What you need to do:
For this exercise, transcribe all the records below exactly.

*** Data shown ***

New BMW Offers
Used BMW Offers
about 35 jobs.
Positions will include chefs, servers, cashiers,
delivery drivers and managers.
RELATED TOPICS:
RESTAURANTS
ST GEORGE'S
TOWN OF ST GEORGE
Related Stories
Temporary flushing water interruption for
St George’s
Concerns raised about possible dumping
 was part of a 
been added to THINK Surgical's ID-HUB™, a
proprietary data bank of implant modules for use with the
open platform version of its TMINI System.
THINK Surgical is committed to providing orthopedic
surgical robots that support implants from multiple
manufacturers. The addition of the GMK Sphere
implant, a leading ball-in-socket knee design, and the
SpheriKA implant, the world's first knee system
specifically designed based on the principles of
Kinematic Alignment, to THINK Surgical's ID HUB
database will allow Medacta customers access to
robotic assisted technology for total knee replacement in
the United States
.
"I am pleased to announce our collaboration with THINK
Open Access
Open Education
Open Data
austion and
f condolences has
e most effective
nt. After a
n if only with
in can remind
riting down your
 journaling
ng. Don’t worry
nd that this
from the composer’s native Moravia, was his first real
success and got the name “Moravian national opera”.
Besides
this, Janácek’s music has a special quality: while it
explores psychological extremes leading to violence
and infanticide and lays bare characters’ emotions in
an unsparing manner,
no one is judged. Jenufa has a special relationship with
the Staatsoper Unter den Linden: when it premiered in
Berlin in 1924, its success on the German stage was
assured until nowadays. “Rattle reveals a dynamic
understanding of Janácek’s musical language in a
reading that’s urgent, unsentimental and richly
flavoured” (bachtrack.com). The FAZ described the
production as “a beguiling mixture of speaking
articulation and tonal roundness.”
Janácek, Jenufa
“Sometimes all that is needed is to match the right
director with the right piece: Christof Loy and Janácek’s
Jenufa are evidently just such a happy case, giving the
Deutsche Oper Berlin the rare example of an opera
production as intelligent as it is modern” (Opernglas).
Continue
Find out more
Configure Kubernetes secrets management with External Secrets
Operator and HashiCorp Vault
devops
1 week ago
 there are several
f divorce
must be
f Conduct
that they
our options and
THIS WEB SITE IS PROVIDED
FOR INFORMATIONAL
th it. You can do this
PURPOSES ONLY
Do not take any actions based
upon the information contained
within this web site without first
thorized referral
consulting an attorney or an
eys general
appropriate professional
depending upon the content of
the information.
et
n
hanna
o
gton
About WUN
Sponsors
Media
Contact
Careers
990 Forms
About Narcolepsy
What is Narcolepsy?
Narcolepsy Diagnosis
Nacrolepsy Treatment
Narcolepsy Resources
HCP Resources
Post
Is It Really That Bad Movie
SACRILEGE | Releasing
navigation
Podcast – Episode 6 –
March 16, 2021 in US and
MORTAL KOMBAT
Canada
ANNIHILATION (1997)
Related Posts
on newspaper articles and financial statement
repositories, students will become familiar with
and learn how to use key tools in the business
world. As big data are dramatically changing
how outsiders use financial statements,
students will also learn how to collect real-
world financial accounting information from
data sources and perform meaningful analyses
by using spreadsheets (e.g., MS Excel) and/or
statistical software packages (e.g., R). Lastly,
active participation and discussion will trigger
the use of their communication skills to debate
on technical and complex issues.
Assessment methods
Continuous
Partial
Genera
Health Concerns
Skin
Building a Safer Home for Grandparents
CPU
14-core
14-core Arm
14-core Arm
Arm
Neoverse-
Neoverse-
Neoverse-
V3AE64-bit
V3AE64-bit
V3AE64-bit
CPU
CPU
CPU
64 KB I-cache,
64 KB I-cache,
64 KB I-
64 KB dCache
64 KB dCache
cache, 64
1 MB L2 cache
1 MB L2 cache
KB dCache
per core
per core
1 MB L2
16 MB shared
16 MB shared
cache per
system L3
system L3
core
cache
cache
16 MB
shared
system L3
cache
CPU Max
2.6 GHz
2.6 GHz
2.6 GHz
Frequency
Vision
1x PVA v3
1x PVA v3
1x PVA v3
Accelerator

*** End of Data shown ***

Response to this exercise:
New BMW Offers
Used BMW Offers
about 35 jobs.
Positions will include chefs, servers, cashiers,
delivery drivers and managers.
RELATED TOPICS:
RESTAURANTS
ST GEORGE'S
TOWN OF ST GEORGE
Related Stories
Temporary flushing water interruption for
St George’s
Concerns raised about possible dumping
 was part of a 
been added to THINK Surgical's ID-HUB™, a
proprietary data bank of implant modules for use with the
open platform version of its TMINI System.
THINK Surgical is committed to providing orthopedic
surgical robots that support implants from multiple
manufacturers. The addition of the GMK Sphere
implant, a leading ball-in-socket knee design, and the
SpheriKA implant, the world's first knee system
specifically designed based on the principles of
Kinematic Alignment, to THINK Surgical's ID HUB
database will allow Medacta customers access to
robotic assisted technology for total knee replacement in
the United States
.
"I am pleased to announce our collaboration with THINK
Open Access
Open Education
Open Data
austion and
f condolences has
e most effective
nt. After a
n if only with
in can remind
riting down your
 journaling
ng. Don’t worry
nd that this
from the composer’s native Moravia, was his first real
success and got the name “Moravian national opera”.
Besides
this, Janácek’s music has a special quality: while it
explores psychological extremes leading to violence
and infanticide and lays bare characters’ emotions in
an unsparing manner,
no one is judged. Jenufa has a special relationship with
the Staatsoper Unter den Linden: when it premiered in
Berlin in 1924, its success on the German stage was
assured until nowadays. “Rattle reveals a dynamic
understanding of Janácek’s musical language in a
reading that’s urgent, unsentimental and richly
flavoured” (bachtrack.com). The FAZ described the
production as “a beguiling mixture of speaking
articulation and tonal roundness.”
Janácek, Jenufa
“Sometimes all that is needed is to match the right
director with the right piece: Christof Loy and Janácek’s
Jenufa are evidently just such a happy case, giving the
Deutsche Oper Berlin the rare example of an opera
production as intelligent as it is modern” (Opernglas).
Continue
Find out more
Configure Kubernetes secrets management with External Secrets
Operator and HashiCorp Vault
devops
1 week ago
 there are several
f divorce
must be
f Conduct
that they
our options and
THIS WEB SITE IS PROVIDED
FOR INFORMATIONAL
th it. You can do this
PURPOSES ONLY
Do not take any actions based
upon the information contained
within this web site without first
thorized referral
consulting an attorney or an
eys general
appropriate professional
depending upon the content of
the information.
et
n
hanna
o
gton
About WUN
Sponsors
Media
Contact
Careers
990 Forms
About Narcolepsy
What is Narcolepsy?
Narcolepsy Diagnosis
Nacrolepsy Treatment
Narcolepsy Resources
HCP Resources
Post
Is It Really That Bad Movie
SACRILEGE | Releasing
navigation
Podcast – Episode 6 –
March 16, 2021 in US and
MORTAL KOMBAT
Canada
ANNIHILATION (1997)
Related Posts
on newspaper articles and financial statement
repositories, students will become familiar with
and learn how to use key tools in the business
world. As big data are dramatically changing
how outsiders use financial statements,
students will also learn how to collect real-
world financial accounting information from
data sources and perform meaningful analyses
by using spreadsheets (e.g., MS Excel) and/or
statistical software packages (e.g., R). Lastly,
active participation and discussion will trigger
the use of their communication skills to debate
on technical and complex issues.
Assessment methods
Continuous
Partial
Genera
Health Concerns
Skin
Building a Safer Home for Grandparents
CPU
14-core
14-core Arm
14-core Arm
Arm
Neoverse-
Neoverse-
Neoverse-
V3AE64-bit
V3AE64-bit
V3AE64-bit
CPU
CPU
CPU
64 KB I-cache,
64 KB I-cache,
64 KB I-
64 KB dCache
64 KB dCache
cache, 64
1 MB L2 cache
1 MB L2 cache
KB dCache
per core
per core
1 MB L2
16 MB shared
16 MB shared
cache per
system L3
system L3
core
cache
cache
16 MB
shared
system L3
cache
CPU Max
2.6 GHz
2.6 GHz
2.6 GHz
Frequency
Vision
1x PVA v3
1x PVA v3
1x PVA v3
Accelerator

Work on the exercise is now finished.